1. Alcoa's earnings include bribery and bad numbers
Just as it does every quarter, coal-mining firm Alcoa (AA) began the fourth-quarter earnings season after the market closed on Thursday, serving up its financial performance from the last three months of 2013 to the public. After long periods of shrinkage and lost significance, Alcoa was actually kicked out of the elite Dow Jones Industrial Average in September, but its tradition of starting earnings season lives on.
 
So how did Alcoa do? Well the bribery scandal it settled earlier in the day didn't help. The U.S. will stop investigating Alcoa for corrupt bribery charges involving a member of Bahrain's royal family, if it pays $384 million. Alcoa CEO Klaus Kleinfeld asked TV viewers to put the bribery behind them and focus on their earnings that would be released later that evening.
 
As for its earnings, Alcoa's revenues and earnings both dropped last quarter. Alcoa actually lost $2.3 billion, but they like to exclude unusual one-off charges to see what the core business is doing: so Alcoa technically earned $40 million, which amounts to $0.04 for each shareholder (enough to buy a disappointed aluminum Alcoa frowny face pin). With low steel prices hurting Alcoa's business, the stock fell 1.3% before the report and over 3% after.
 
2. Macy's cuts 2,500 jobs, but grows sales
It's a tale of two Macy's on legendary 34th Street. Shares of Macy's (M 0.44%) popped 7% on Thursday as investors weighed some good and some bad news from your aunt's favorite department store.

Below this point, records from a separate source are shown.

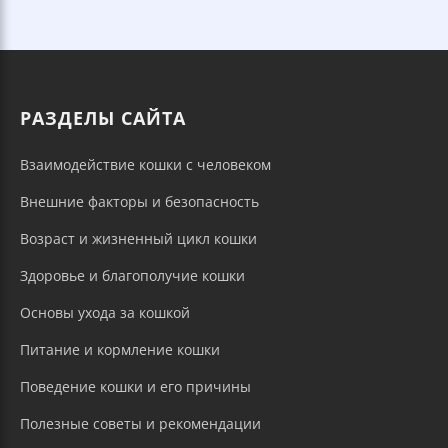
РАЗДЕЛЫ САЙТА
Взаимодействие кошки с человеком
Внешние факторы и безопасность
Возраст и жизненный цикл кошки
Здоровье и благополучие кошки
Основы ухода за кошкой
Питание и кормление кошки
Поведение кошки и его причины
Полезные советы и рекомендации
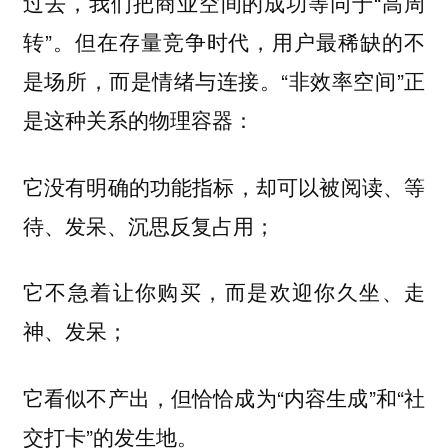
过去，我们把商业空间的成功等同于“高周
转”。但在存量竞争时代，用户最稀缺的不
是场所，而是情绪与连接。“非效率空间”正
是这种关系的物理容器：
它没有明确的功能指标，却可以被阅读、等
待、发呆、沉思反复占用；
它不急着让你购买，而是欢迎你久坐、走
神、发呆；
它看似不产出，但恰恰成为“内容生成”和“社
交打卡”的发生地。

The bad news is that to save $100 million per year, Macy's is slashing 2,500 jobs and closing 5 stores like its snipping down a pair of old jeans to make cutoffs that Britney Spears would proudly strut around Vegas in.

But there was a lot more good news. First, same-store sales grew 4.3% during the crucial November to December holiday shopping period compared to last year -- much better than its competitors who struggled through the season. And second, investors were actually impressed to see Macy's shut down its poor performing stores because the company is essentially trimming its fat. The department store's fake Santas are running the place pretty well this year.
 
3. Sears predicts shockingly bad holiday loss
Not everyone had as fun a day as Macy's. Shares of fellow brick-and-mortar retail mammoth Sears (SHLDQ) free-fell 15% in after-hours trading Thursday after the company released a report that projected a super bad quarter during the holiday season.

In the details, Sears Holdings is actually made up of iconic brands Sears and Kmart -- and the combo saw sales drops 9% and 6% respectively during the last two holiday months. That's a shockingly big potential $1.35 billion loss when analysts were actually expecting a small gain. Considering the company announced in 2012 that it will close 120 stores to try to save the brand, Wall Street punished Sears quickly for the bummer of a report.